Installing and Managing DC/OS using Ansible

Creating and managing your infrastructure and installation using Ansible modules.

The Mesosphere DC/OS Ansible roles are now a supported life cycle management method for DC/OS alongside the Mesosphere Universal Installer. For users that are already using Ansible to manage their infrastructure and applications, the Ansible roles will be usable with only a few changes to their existing stack, as they have been developed with isolations and strict name spacing in mind. While they have been developed to work with infrastructure provisioned with the Mesosphere Universal Installer, they can be used in combination with any cloud and on-premise setups.

We have broken down the lifecycle management of DC/OS into 4 roles to handle the different management aspects of DC/OS such as cluster prerequisites, bootstrap tasks, master tasks, private agent tasks and public agent tasks.
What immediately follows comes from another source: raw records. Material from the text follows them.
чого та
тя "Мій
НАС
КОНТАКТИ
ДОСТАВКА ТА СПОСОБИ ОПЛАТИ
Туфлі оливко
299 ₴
Each role can be read about more below:

  • Prerequisites - This role handles all of the requirements to run DC/OS.
  • GPU - This Role is a specialized addition to the Prerequisites role. It detects Nvidia GPUs and tries to install the Drives on CentOS systems.
  • Bootstrap - The Boostrap role handles all tasks associated with downloading, generating and serving the DC/OS install and upgrade scripts to all nodes in the cluster.
  • Master - These tasks include downloading install and upgrade files from the Bootstrap node as well as handling some checks to ensure that upgrade has gone accordingly. It will back out upgrades if there problems keeping the cluster from going into an undesired state.
  • Agents - These task handle all upgrade and installation tasks for ALL agent types.

About the Mesosphere DC/OS Ansibles roles

Use the Mesosphere DC/OS Ansible roles to install, upgrade and configure one or more DC/OS clusters using Ansible. The roles can be used in a both a new or existing Ansible setups and be downloaded from the official Ansible Galaxy.

NOTE: DC/OS Ansible roles are only available for CentOS and RHEL platforms at this time.

Creating test instances on AWS with terraform

If you would like to test out our Ansible solutions using pre-configured instances on AWS and are familiar with terraform, please download and use this terraform script to deploy a sample infrastructure so that you can deploy DC/OS on it using the ansible script above. The script is not officially supported by Mesosphere and is provided only for testing purposes.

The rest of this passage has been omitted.